Living with a chronic illness requires a commitment. After the diagnosis, the patient and her relatives face an unknown situation in which they must learn to become familiar with the disease, in general, and with its specific symptoms, in particular. If, in addition, it is a pathology that occurs with outbreaks and that can have multiple manifestations, it is even more difficult to understand its evolution and management.
In this context, the Internet has revealed itself as a great help for patients, but also as a source of misinformation. The doctor google It is always there, at hand, offering us all kinds of advice, recommendations and remedies at the click of a button, which are not always reliable.
Discovering which sources deserve our trust is another lesson. And it also requires help. For this reason, patient associations, health professionals and pharmaceutical laboratories dedicate great efforts to help patients and make valuable content based on scientific evidence available to them. These contents, which are freely available on the Internet, are the antidote to health hoaxes that so easily go viral on websites and social networks.
In the case of certain chronic pathologies, new digital tools have been added to this quality information that can provide chronic patients and their families with a great service in terms of comprehensive health care. They are portals and applications for mobile devices that offer training resources and that, on occasions, can open a communication channel between doctor and patient from which to raise questions and find answers.
It is a complex and unpredictable autoimmune disease that can affect anyone at any time in their lives, but it occurs mostly in women in the reproductive stage.
This is the case with systemic lupus erythematosus (SLE). This type of lupus -the most frequent of all- is a complex and unpredictable autoimmune disease that can affect anyone at any time in their life, but which occurs mostly in women who are in the reproductive stage.

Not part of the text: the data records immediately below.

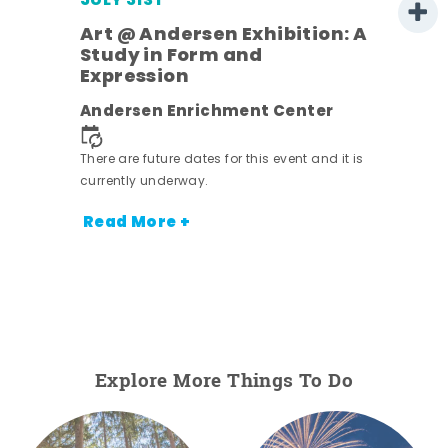
JULY 31ST
Art @ Andersen Exhibition: A
Study in Form and
Expression
Andersen Enrichment Center
 it is
There are future dates for this event and it is
currently underway.
Read More +
Explore More Things To Do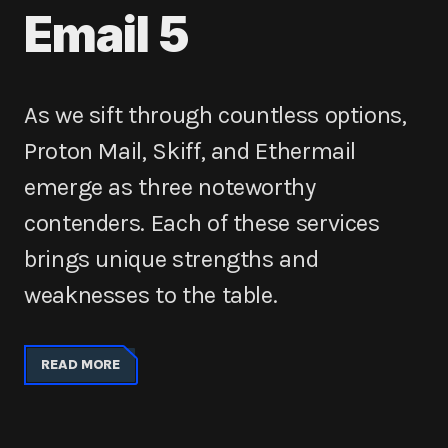
Email 5
As we sift through countless options,
Proton Mail, Skiff, and Ethermail
emerge as three noteworthy
contenders. Each of these services
brings unique strengths and
weaknesses to the table.
READ MORE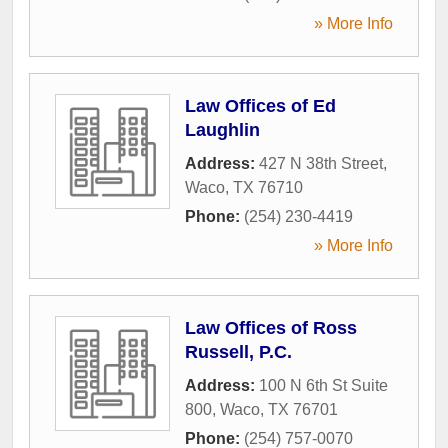
» More Info
Law Offices of Ed
Laughlin
Address:
427 N 38th Street
,
Waco
,
TX
76710
Phone:
(254) 230-4419
» More Info
Law Offices of Ross
Russell, P.C.
Address:
100 N 6th St Suite
800
,
Waco
,
TX
76701
Phone:
(254) 757-0070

In people with SLE, certain mechanisms of the immune system are affected, so that they attack the body’s own tissues and cells as if they were a threat. As a result, different parts of the body can end up being damaged, such as joints, skin, kidneys, lungs, blood vessels, heart, brain… In addition, SLE can manifest itself in a different way in each patient -debilitating fatigue, shaped facial rash butterfly disease, joint pain…- so it is vitally important that each person has adequate care and treatment that makes possible better control over the disease and a better quality of life.
A diagnosis of lupus often causes confusion both in the patient and in their environment. It is common that they do not know the disease, or just a few basic notions, and that they do not even know what they should ask in the consultation. The help of patient associations is, in these initial moments, crucial. The Spanish Federation of Lupus (Felupus) has a web page dedicated to patients, where you can consult all the information regarding the disease, find out about news and access more useful resources for your day to day. The GSK pharmaceutical laboratory, which offers information about lupus on its patient portal, has also launched in November 2022 a new support program for patients living with systemic lupus erythematosus: ConéctaLES.

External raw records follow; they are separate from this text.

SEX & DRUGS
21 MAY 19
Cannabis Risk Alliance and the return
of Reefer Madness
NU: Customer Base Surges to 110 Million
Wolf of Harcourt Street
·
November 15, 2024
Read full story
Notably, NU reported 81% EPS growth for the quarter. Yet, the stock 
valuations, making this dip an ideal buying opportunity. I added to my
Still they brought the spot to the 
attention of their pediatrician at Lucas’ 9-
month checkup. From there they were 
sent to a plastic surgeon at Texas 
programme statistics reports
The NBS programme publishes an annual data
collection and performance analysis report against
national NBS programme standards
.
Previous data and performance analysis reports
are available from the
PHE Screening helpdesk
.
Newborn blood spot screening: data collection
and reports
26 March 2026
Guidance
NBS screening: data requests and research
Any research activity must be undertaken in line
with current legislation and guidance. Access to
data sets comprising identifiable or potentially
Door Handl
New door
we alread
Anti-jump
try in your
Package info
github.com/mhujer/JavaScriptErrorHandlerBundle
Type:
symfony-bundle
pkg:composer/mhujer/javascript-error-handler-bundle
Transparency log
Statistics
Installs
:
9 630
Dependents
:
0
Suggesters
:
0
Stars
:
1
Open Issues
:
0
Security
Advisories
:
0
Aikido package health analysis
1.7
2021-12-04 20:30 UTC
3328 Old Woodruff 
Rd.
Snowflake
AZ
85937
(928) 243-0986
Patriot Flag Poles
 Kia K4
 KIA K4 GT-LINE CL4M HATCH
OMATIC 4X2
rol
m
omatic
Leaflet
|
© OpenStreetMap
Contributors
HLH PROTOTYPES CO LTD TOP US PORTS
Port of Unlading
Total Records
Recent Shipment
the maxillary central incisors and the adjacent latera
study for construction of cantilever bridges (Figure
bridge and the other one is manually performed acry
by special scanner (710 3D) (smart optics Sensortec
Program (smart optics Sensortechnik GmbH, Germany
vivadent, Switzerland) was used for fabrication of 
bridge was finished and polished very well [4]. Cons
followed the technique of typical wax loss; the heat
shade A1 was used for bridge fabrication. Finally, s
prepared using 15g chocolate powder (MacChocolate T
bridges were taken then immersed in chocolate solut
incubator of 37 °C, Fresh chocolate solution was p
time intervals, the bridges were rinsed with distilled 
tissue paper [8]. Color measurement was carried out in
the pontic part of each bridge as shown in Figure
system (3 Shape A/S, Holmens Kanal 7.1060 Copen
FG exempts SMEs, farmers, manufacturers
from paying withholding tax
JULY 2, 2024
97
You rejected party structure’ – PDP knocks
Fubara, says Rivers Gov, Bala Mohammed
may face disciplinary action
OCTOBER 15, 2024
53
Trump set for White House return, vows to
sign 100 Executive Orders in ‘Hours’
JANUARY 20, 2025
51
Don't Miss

In it you can find information about SLE, as well as healthy living tips that can help keep flare-ups under control.
The ConéctaLES program, which has been endorsed by Felupus, is found within the MyGSK platform for patients. Its objective is to support patients with lupus through tools that help them take control of their disease, learn and train about it, so that they can make decisions during its course and improve their quality of life.

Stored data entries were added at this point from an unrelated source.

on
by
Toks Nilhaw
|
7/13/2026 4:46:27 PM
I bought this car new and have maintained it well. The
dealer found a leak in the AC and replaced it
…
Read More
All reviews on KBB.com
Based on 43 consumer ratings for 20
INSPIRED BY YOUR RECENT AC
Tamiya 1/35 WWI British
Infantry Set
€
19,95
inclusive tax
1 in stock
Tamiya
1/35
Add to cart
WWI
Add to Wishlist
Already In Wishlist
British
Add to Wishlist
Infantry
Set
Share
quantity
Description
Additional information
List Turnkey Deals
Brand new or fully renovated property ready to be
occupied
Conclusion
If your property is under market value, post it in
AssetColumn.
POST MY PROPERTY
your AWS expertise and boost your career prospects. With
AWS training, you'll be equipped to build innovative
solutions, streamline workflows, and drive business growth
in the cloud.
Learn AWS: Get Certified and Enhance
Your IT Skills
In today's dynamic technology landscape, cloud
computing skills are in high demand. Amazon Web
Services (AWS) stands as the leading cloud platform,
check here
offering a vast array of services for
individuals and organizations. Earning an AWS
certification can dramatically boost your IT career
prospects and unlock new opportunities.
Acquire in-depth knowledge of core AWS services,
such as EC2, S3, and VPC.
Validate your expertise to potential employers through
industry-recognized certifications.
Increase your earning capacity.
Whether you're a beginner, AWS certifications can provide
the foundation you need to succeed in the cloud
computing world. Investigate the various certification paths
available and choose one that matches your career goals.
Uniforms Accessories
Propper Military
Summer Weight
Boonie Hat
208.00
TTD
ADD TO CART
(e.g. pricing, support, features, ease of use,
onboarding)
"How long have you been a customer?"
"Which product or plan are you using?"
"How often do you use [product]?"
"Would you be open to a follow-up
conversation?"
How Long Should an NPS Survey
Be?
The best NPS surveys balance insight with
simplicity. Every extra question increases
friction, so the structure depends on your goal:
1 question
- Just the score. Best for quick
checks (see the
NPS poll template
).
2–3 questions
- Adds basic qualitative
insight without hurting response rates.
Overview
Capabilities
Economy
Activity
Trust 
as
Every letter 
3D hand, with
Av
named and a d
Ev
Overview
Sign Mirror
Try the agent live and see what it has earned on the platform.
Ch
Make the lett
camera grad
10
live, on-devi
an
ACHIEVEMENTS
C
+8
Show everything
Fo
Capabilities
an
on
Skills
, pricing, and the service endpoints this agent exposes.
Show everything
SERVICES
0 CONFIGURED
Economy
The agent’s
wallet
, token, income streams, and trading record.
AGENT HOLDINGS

Along with educational information, the program also offers tools that can help improve patient autonomy; Thus, for example, videos and podcasts starring health professionals who are experts in SLE in which the knowledge of this disease and its management is deepened. And another key aspect is that it facilitates contact with patient associations: it serves as a bridge for support, help and communication. It is a living page that is kept up-to-date and always takes into account the needs of registered patients and healthcare professionals.